As Reverend Jim's son Scott notes, the civil-rights movement was his father's most passionate cause because as he saw it racism was the greatest transgression against the teachings of the church.
"I was in the ninth grade when MLK was killed, and it was the most upset I had ever seen Dad," Scott recalls. "He was down for a long time, and would go into downtown Wilmington with a bunch of other ministers from all the different faiths to try and calm the scene. I remember Mom at the door once saying 'what if you don't come back?' He shrugged his shoulders, hugged her and split."
Fast forward to the historic election of the first African-American president, something that my late parents as well as the Reverend Jim -- now Grampa Jim -- dared not dream of. Scott, a friend of many years and a goodly number of shared experiences, sent me a copy of this letter.
To my Children and Grandchildren:
November 4th, 2008 stands for me as one of the great days in world history. I do not want to exaggerate, but it strikes me as one more mighty step in mankind's long, hard climb toward being all that we could be. To think that this human animal, on this tiny rock, spinning around a mass of burning gasses in the vast nothingness we call space, should aspire to the lofty ideal of those who founded this nation -- even though they, as slaveholders, did not realize the full implications of their dreams and actions. I am truly humbled and privileged to have lived in these times.
When on Election Night I saw through my tears the tears on the face of Jesse, Jackson, one of the great heroes of the struggle for equality for black people in this country, I recalled that Barack Obama would not be there were it not for Jesse and thousands of others upon whose shoulders he stood: Julian Bond was shown in the Ebenezer Baptist Church, where the modern movement began, with Rosa Parks, Martin Luther King Jr., Ralph Abernathy, and all the young and old, black and white, who marched, and some who died for this great dream.
I thought of Lyndon Johnson, Harry Truman, Bobby and John Kennedy, Abraham Lincoln, my own great-great grandfather, James G. Birney, the first candidate for president from the Liberty Party, in 1840 and 1844, and William Wilberforce, the great abolitionist in England. The Liberty Party joined the Free Soil Party. It, in turn, was absorbed by the Republican Party in 1856, which was then the compassionate party of the people. My father taught me the proud tradition of the Republican Party, which stood for limited government, states rights, etc.
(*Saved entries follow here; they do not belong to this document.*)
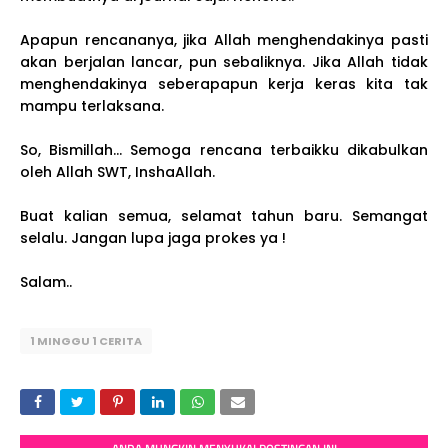
Apapun rencananya, jika Allah menghendakinya pasti
akan berjalan lancar, pun sebaliknya. Jika Allah tidak
menghendakinya seberapapun kerja keras kita tak
mampu terlaksana.
So, Bismillah... Semoga rencana terbaikku dikabulkan
oleh Allah SWT, InshaAllah.
Buat kalian semua, selamat tahun baru. Semangat
selalu. Jangan lupa jaga prokes ya !
Salam..
1 MINGGU 1 CERITA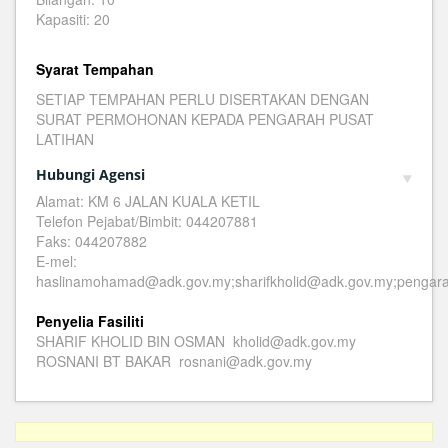
Kapasiti: 20
Syarat Tempahan
SETIAP TEMPAHAN PERLU DISERTAKAN DENGAN
SURAT PERMOHONAN KEPADA PENGARAH PUSAT
LATIHAN
Hubungi Agensi
Alamat: KM 6 JALAN KUALA KETIL
Telefon Pejabat/Bimbit: 044207881
Faks: 044207882
E-mel:
haslinamohamad@adk.gov.my;sharifkholid@adk.gov.my;pengar
Penyelia Fasiliti
SHARIF KHOLID BIN OSMAN kholid@adk.gov.my
ROSNANI BT BAKAR rosnani@adk.gov.my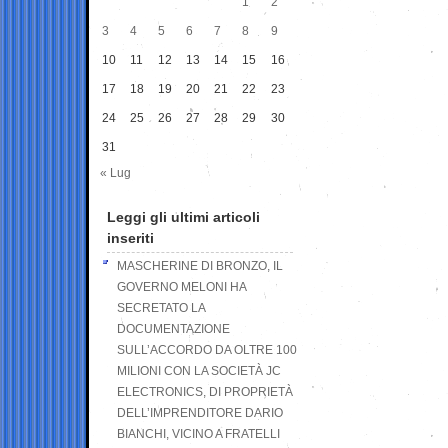
1
2
3
4
5
6
7
8
9
10
11
12
13
14
15
16
17
18
19
20
21
22
23
24
25
26
27
28
29
30
31
« Lug
Leggi gli ultimi articoli
inseriti
MASCHERINE DI BRONZO, IL
GOVERNO MELONI HA
SECRETATO LA
DOCUMENTAZIONE
SULL’ACCORDO DA OLTRE 100
MILIONI CON LA SOCIETÀ JC
ELECTRONICS, DI PROPRIETÀ
DELL’IMPRENDITORE DARIO
BIANCHI, VICINO A FRATELLI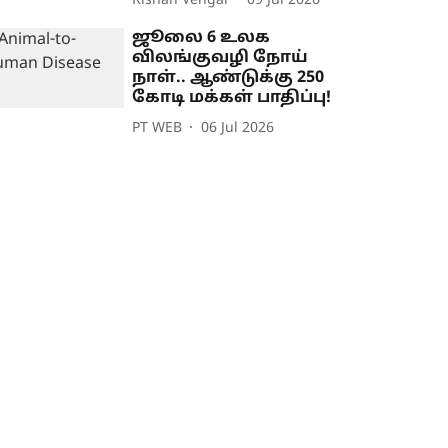
Rishan Vengai
09 Jul 2026
ஜூலை 6 உலக
விலங்குவழி நோய்
நாள்.. ஆண்டுக்கு 250
கோடி மக்கள் பாதிப்பு!
PT WEB
06 Jul 2026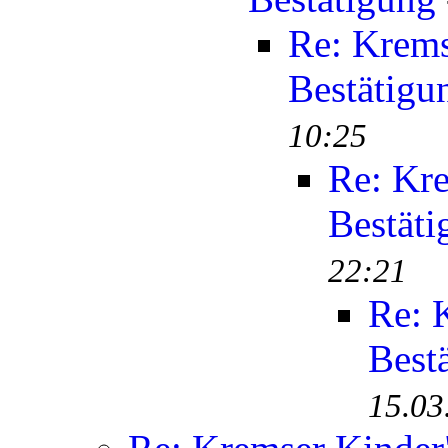
Re: Krems
Bestätigu
10:25
Re: Kr
Bestäti
22:21
Re: 
Best
15.03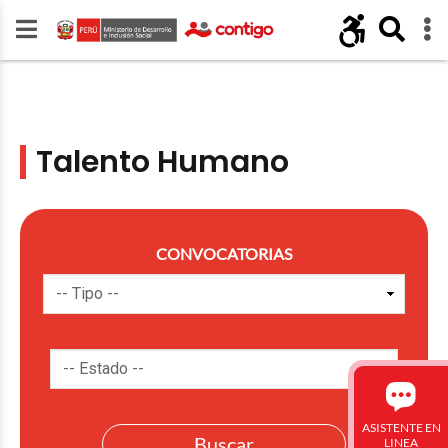
Talento Humano
CONVOCATORIAS
ASISTENTE EN
LINEA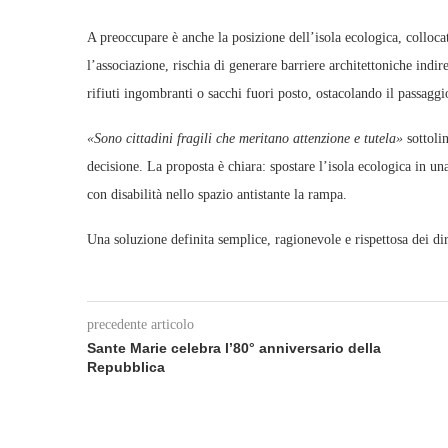
A preoccupare è anche la posizione dell’isola ecologica, colloca
l’associazione, rischia di generare barriere architettoniche indir
rifiuti ingombranti o sacchi fuori posto, ostacolando il passaggi
«Sono cittadini fragili che meritano attenzione e tutela»
sottolin
decisione. La proposta è chiara: spostare l’isola ecologica in una 
con disabilità nello spazio antistante la rampa.
Una soluzione definita semplice, ragionevole e rispettosa dei diri
precedente articolo
Sante Marie celebra l’80° anniversario della
Repubblica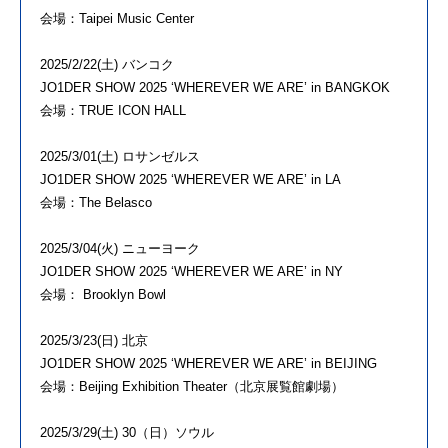
会場：Taipei Music Center
2025/2/22(土) バンコク
JO1DER SHOW 2025 ‘WHEREVER WE ARE’ in BANGKOK
会場：TRUE ICON HALL
2025/3/01(土) ロサンゼルス
JO1DER SHOW 2025 ‘WHEREVER WE ARE’ in LA
会場：The Belasco
2025/3/04(火) ニューヨーク
JO1DER SHOW 2025 ‘WHEREVER WE ARE’ in NY
会場： Brooklyn Bowl
2025/3/23(日) 北京
JO1DER SHOW 2025 ‘WHEREVER WE ARE’ in BEIJING
会場：Beijing Exhibition Theater（北京展覧館劇場）
2025/3/29(土) 30（日）ソウル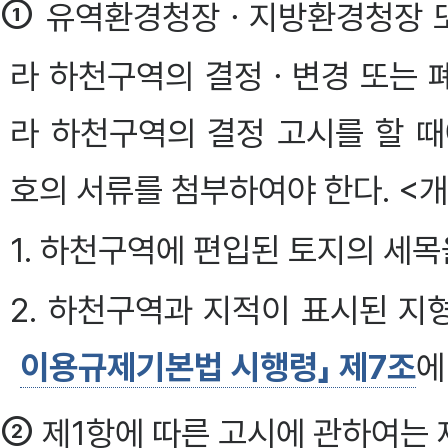
①
유역환경청장ㆍ지방환경청장 또
라 하천구역의 결정ㆍ변경 또는 폐
라 하천구역의 결정 고시를 할 때
호의 서류를 첨부하여야 한다. <개정 200
1. 하천구역에 편입된 토지의 세목
2. 하천구역과 지적이 표시된 
이용규제기본법 시행령」 제7조
에
②
제1항에 따른 고시에 관하여는 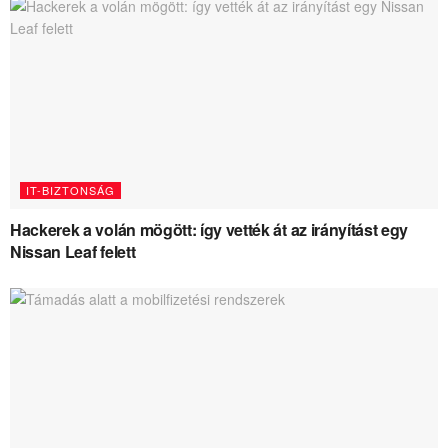
IT-BIZTONSÁG
Hackerek a volán mögött: így vették át az irányítást egy
Nissan Leaf felett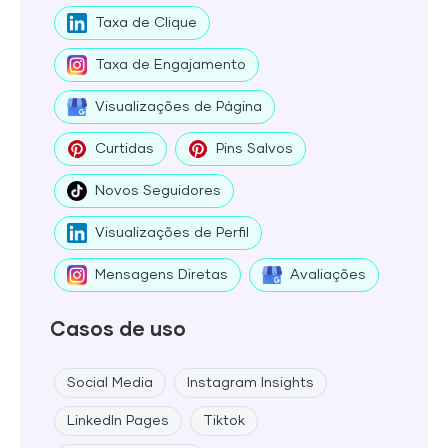
Taxa de Clique
Taxa de Engajamento
Visualizações de Página
Curtidas
Pins Salvos
Novos Seguidores
Visualizações de Perfil
Mensagens Diretas
Avaliações
Casos de uso
Social Media
Instagram Insights
LinkedIn Pages
Tiktok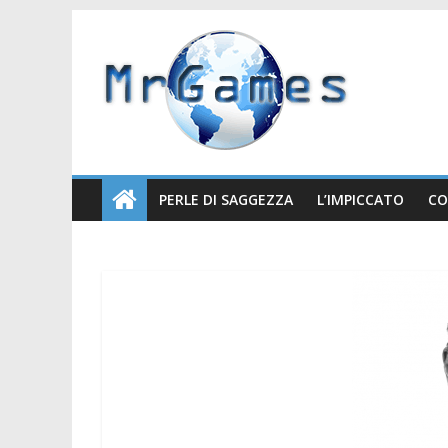
Salta
MrGames
al
contenuto
Giochi
e
passatempi
PERLE DI SAGGEZZA
L’IMPICCATO
C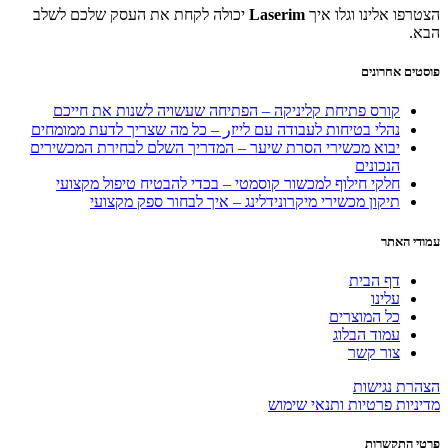
הצטרפו אלינו וגלו איך
Laserim
יכולה לקחת את העסק שלכם לשלב
הבא.
פוסטים אחרונים
קורס פתיחת קליניקה – הפתיחה שעשויה לשנות את חייכם
נהלי בטיחות לעבודה עם לייזر – כל מה שצריך לדעת ממומחים
יבוא מכשירי הסרת שיער – המדריך השלם לבחירת המכשירים
הנכונים
חלקי חילוף למכשור קוסמטי – בכדי להבטיח טיפול מקצועי
תיקון מכשירי מיקרונידלינג – איך לבחור ספק מקצועי
עמודי האתר
דף הבית
עלינו
כל המוצרים
עמוד הבלוג
צור קשר
הצהרת נגישות
מדיניות פרטיות ותנאי שימוש
פרטי התקשרות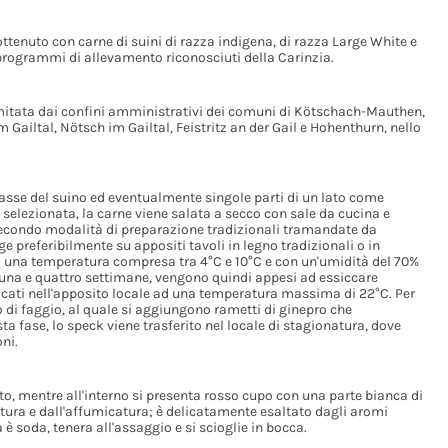
ottenuto con carne di suini di razza indigena, di razza Large White e
a programmi di allevamento riconosciuti della Carinzia.
imitata dai confini amministrativi dei comuni di Kötschach-Mauthen,
 Gailtal, Nötsch im Gailtal, Feistritz an der Gail e Hohenthurn, nello
grasse del suino ed eventualmente singole parti di un lato come
 selezionata, la carne viene salata a secco con sale da cucina e
 secondo modalità di preparazione tradizionali tramandate da
e preferibilmente su appositi tavoli in legno tradizionali o in
ad una temperatura compresa tra 4°C e 10°C e con un'umidità del 70%
ra una e quattro settimane, vengono quindi appesi ad essiccare
ati nell'apposito locale ad una temperatura massima di 22°C. Per
 di faggio, al quale si aggiungono rametti di ginepro che
a fase, lo speck viene trasferito nel locale di stagionatura, dove
ni.
rato, mentre all'interno si presenta rosso cupo con una parte bianca di
natura e dall'affumicatura; è delicatamente esaltato dagli aromi
è soda, tenera all'assaggio e si scioglie in bocca.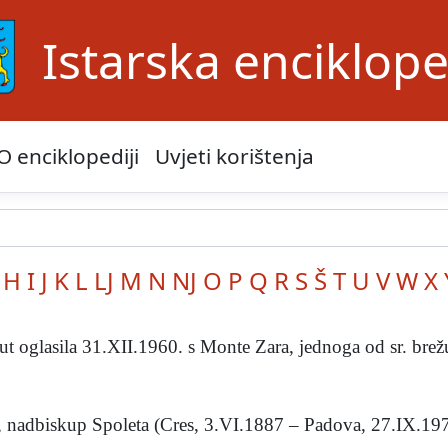
Istarska enciklope
O enciklopediji
Uvjeti korištenja
H
I
J
K
L
LJ
M
N
NJ
O
P
Q
R
S
Š
T
U
V
W
X
put oglasila 31.XII.1960. s Monte Zara, jednoga od sr. brežu
, nadbiskup Spoleta (Cres, 3.VI.1887 – Padova, 27.IX.1972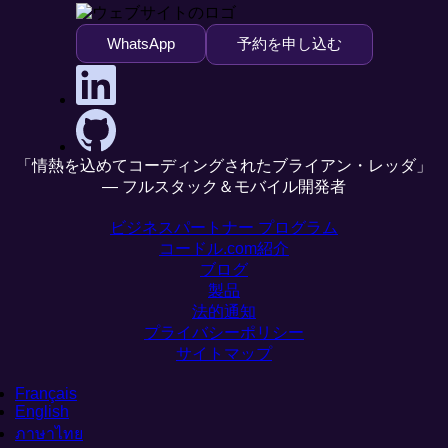
WhatsApp
予約を申し込む
「情熱を込めてコーディングされたブライアン・レッダ」
— フルスタック＆モバイル開発者
ビジネスパートナー プログラム
コードル.com紹介
ブログ
製品
法的通知
プライバシーポリシー
サイトマップ
Français
English
ภาษาไทย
But with the arrival of the Civil Rights struggles in the 1960s, I came to realize that on their own, states would never overcome the prejudices of centuries. This realization was confirmed for me as the Republicans became more and more the party of big business, and forgot the common people, and the Southern states became Republican. It did take the federal government to do what had to be done. I have been a staunch supporter of Democrats ever since.
I believe my convictions come from the example of Jesus, who always was concerned for the little people, the outcast, whom most of society ignores or snubs. I record my joy for you, not for political reasons, but because I hope you might see with me that the election of Barack Obama is not just a great victory for race relations (which it is, though we still have a long way to go), but it is a mighty step on the long road to the vision of Jesus and of our Founding Fathers and of Martin Luther King Jr.
As an eighty-four year old white veteran of the segregated Marines in World War II, my pride is not in the wars we have fought (many of them not required), nor in sometimes superficial patriotism. Many of us did our jobs, and then went about the work of the nation. I never dared to hope that a majority of our citizens would be able to see through and beyond our old biases.
Democracy is a human institution, always in progress; that is our glory: That we can have such a vision, and work toward it. We shall never achieve perfection, but after the last eight years of discouragement, my hope for democracy is renewed. Perhaps we needed the Bush Administration to help us realize what, God willing, we can be, and must be if we are to survive as the human race.
Perhaps we have been humbled enough to realize that we must care for one another -- especially for "the least of these," our brothers and sisters, and "for this fragile earth, our island home." Perhaps we might even be able to reverse the awful threat of global warming and the degradation of this amazing planet (unique in all the cosmos) that God has given us.